Work instructions
Transcribe word for word the lines below from the line with "RIX D' HERY SUR UGINE" through the line with "El profesor Ruman, v.2 / Eduardo SANTUCHO.", ends included.

Source material

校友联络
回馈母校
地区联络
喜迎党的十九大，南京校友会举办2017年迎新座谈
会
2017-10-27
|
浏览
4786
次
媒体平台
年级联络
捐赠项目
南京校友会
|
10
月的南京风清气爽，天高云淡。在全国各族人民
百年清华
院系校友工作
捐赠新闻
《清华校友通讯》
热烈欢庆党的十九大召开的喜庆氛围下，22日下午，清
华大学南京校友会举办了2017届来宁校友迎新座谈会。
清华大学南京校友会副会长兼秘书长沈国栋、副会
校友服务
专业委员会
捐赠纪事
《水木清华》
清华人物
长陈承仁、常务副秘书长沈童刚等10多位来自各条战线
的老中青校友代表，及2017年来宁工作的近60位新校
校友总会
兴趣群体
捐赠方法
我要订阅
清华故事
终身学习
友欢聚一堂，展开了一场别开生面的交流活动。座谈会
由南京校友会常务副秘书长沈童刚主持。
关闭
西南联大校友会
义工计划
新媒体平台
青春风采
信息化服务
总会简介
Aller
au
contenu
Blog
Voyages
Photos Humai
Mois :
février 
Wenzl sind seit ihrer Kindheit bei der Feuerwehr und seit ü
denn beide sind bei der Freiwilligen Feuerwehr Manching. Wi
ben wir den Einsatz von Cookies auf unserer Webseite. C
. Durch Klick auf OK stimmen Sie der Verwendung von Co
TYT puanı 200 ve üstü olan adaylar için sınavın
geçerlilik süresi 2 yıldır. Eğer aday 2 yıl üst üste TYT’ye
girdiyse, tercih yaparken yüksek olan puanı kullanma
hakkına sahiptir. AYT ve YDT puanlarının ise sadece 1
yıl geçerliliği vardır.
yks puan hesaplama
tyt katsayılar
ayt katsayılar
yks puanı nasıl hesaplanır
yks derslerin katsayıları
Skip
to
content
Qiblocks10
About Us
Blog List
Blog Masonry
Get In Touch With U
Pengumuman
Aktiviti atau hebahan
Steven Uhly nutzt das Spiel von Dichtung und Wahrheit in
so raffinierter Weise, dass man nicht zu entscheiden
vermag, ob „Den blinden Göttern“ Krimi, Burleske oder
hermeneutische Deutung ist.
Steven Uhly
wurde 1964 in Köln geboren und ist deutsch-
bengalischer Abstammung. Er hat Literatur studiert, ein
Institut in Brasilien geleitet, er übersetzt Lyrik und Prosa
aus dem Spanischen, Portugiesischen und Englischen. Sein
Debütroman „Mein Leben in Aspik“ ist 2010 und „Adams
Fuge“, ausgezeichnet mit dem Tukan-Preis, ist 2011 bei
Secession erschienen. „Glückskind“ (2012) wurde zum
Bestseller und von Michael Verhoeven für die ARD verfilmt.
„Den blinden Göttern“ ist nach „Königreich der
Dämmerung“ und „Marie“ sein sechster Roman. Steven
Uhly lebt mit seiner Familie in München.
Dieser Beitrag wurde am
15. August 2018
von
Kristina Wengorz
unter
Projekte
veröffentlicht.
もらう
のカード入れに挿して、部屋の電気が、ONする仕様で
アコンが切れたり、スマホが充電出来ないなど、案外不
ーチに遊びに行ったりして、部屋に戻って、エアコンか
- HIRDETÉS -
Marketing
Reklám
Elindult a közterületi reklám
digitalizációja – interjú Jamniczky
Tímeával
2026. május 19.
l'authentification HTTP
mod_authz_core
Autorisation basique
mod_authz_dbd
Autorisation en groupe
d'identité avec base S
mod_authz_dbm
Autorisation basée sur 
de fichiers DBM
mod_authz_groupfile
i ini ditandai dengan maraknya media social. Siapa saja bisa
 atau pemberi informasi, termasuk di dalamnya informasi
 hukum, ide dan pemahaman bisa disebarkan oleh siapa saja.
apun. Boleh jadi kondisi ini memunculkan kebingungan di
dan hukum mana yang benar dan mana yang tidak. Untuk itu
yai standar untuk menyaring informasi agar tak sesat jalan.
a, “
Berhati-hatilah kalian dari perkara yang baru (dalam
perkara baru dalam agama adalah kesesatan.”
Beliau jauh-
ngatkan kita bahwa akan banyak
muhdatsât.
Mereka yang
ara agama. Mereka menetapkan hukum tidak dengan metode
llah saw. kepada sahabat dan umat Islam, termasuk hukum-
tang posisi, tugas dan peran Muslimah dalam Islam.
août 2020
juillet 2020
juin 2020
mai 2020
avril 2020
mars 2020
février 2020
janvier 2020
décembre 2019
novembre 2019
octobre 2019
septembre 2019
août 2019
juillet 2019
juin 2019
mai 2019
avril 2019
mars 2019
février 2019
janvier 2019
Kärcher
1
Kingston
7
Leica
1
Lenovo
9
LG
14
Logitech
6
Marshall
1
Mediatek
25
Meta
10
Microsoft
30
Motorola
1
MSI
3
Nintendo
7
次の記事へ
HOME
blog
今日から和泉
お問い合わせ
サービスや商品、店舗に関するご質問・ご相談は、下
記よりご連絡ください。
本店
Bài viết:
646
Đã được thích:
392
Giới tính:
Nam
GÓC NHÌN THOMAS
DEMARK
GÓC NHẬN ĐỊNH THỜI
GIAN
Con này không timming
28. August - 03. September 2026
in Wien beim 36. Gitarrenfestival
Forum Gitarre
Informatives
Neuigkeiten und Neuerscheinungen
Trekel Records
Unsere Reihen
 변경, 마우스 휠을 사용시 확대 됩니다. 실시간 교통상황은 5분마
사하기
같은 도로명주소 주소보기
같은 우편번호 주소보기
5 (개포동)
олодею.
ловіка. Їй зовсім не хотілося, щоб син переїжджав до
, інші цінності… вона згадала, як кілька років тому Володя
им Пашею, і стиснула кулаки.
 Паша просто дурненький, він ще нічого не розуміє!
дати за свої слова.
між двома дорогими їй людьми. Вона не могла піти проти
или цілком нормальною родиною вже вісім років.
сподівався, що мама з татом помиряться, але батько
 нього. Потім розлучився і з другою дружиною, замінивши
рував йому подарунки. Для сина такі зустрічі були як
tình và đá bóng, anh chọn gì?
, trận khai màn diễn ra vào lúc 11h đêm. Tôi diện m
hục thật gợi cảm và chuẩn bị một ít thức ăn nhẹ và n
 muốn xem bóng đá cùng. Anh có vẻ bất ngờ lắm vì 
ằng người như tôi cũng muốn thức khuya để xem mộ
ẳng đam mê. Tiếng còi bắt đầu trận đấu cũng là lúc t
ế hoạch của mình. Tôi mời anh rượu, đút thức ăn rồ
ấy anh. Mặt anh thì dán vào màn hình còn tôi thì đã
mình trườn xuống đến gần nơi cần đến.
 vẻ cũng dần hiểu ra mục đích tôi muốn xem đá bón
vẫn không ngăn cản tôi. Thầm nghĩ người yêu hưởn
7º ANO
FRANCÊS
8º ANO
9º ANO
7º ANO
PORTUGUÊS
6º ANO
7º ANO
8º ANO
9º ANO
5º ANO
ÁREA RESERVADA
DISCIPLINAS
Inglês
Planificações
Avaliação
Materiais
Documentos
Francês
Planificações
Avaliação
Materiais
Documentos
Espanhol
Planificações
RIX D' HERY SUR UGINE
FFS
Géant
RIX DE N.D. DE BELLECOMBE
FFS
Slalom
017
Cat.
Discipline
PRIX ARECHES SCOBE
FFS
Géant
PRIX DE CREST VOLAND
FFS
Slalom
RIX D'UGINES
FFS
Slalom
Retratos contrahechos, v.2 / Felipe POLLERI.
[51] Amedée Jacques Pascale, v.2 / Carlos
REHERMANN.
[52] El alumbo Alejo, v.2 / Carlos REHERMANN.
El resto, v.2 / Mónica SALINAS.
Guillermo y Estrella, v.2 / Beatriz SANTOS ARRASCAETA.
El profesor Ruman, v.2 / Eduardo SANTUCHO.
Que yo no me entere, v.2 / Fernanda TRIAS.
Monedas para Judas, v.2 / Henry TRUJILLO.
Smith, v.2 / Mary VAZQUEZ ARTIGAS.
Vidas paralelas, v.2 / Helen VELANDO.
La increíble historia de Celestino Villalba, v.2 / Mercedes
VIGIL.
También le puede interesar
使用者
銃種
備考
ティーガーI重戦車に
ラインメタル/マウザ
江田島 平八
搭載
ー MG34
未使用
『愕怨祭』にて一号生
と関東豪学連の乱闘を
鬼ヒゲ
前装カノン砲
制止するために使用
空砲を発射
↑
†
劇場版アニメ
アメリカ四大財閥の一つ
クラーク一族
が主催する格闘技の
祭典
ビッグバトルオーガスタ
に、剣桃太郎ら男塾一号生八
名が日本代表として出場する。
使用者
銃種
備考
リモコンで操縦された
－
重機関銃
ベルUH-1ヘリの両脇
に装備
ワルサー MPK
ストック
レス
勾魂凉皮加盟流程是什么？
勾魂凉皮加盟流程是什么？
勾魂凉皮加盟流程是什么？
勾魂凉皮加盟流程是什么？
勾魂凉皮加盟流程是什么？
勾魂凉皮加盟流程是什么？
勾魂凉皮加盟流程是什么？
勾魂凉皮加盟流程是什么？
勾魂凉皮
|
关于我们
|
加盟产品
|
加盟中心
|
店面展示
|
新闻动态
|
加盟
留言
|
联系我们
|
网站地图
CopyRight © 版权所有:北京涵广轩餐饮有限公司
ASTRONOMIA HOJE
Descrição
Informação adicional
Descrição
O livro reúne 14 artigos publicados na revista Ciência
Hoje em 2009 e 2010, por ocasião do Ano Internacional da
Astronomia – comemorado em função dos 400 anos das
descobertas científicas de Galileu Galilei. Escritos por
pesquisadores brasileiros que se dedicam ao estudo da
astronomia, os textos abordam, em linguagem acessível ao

Task answer
RIX D' HERY SUR UGINE
FFS
Géant
RIX DE N.D. DE BELLECOMBE
FFS
Slalom
017
Cat.
Discipline
PRIX ARECHES SCOBE
FFS
Géant
PRIX DE CREST VOLAND
FFS
Slalom
RIX D'UGINES
FFS
Slalom
Retratos contrahechos, v.2 / Felipe POLLERI.
[51] Amedée Jacques Pascale, v.2 / Carlos
REHERMANN.
[52] El alumbo Alejo, v.2 / Carlos REHERMANN.
El resto, v.2 / Mónica SALINAS.
Guillermo y Estrella, v.2 / Beatriz SANTOS ARRASCAETA.
El profesor Ruman, v.2 / Eduardo SANTUCHO.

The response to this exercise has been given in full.